When doing Arch system updates the /etc/fwupd/uefi.conf
file can get overwritten which means fwupdmgr
seems to work
but no firmware actually gets upgraded on reboot. You must make the edit described in
this article at the bottom of the page. This is what the line should look
like:
# For fwupdate 10+ allow overriding
# the compiled EFI system partition path
OverrideESPMountPoint=/boot
Currently my dotfiles
repo has a Git config that uses the built-in store
helper, which stores credentials on the
filesystem unencrypted. I use FDE so they're still encrypted before they hit the disk, but other user-land processes
running under my account can read them. That's not ideal.

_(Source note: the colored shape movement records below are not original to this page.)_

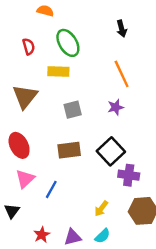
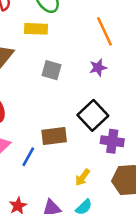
gray square: (73, 110) -> (52, 70), turned 30
brown rectangle: (69, 150) -> (54, 136), moved

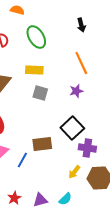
yellow rectangle: (36, 29) -> (34, 70), moved
yellow arrow: (83, 177) -> (74, 172), moved

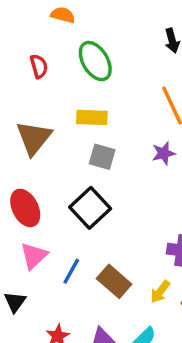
black square: (72, 128) -> (90, 208), moved
brown rectangle: (42, 144) -> (114, 281), moved, turned 48

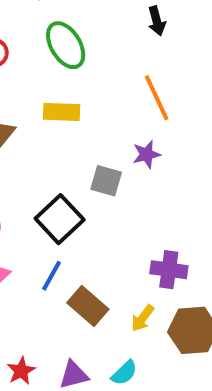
gray square: (102, 157) -> (106, 181), moved
blue line: (71, 271) -> (51, 276), moved

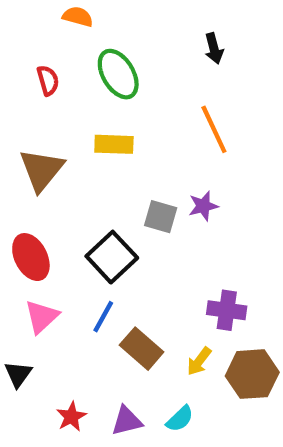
purple star: (147, 154) -> (203, 206), moved

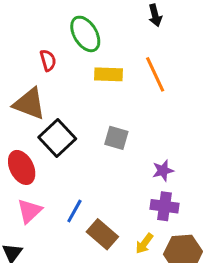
red semicircle: (48, 80) -> (48, 60), moved
yellow rectangle: (114, 144) -> (109, 74), moved
brown triangle: (42, 170) -> (29, 104), turned -48
purple star: (203, 206) -> (163, 171), moved
black square: (112, 257) -> (57, 138), moved

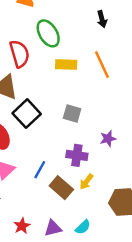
red semicircle: (48, 60) -> (19, 54), size x1.6
purple cross: (164, 206) -> (77, 155), moved
yellow arrow: (144, 244) -> (86, 182), moved

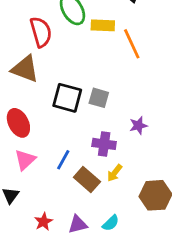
yellow rectangle: (66, 65) -> (103, 25), moved
black square: (27, 114) -> (67, 98), moved, turned -32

Long story short I tried to find a good solution here that works for headless and headed systems and it seems
impossible. So instead I use Git certificate auth from a Yubikey. There's a page in the vimwiki
about how to set
this up. The dotfiles are already configured for it.
In general, you should never use pip
or gem
to install system packages. Installing them as user packages into your
home directory is fine, but if you ever find yourself typing sudo pip...
or sudo gem...
, slap yourself on the wrist
and see if there's an Arch official or AUR package for what you're trying to install. In almost all cases, you don't
mean to install systemwide but for a specific user account or perhaps even a specific project. Always prefer that.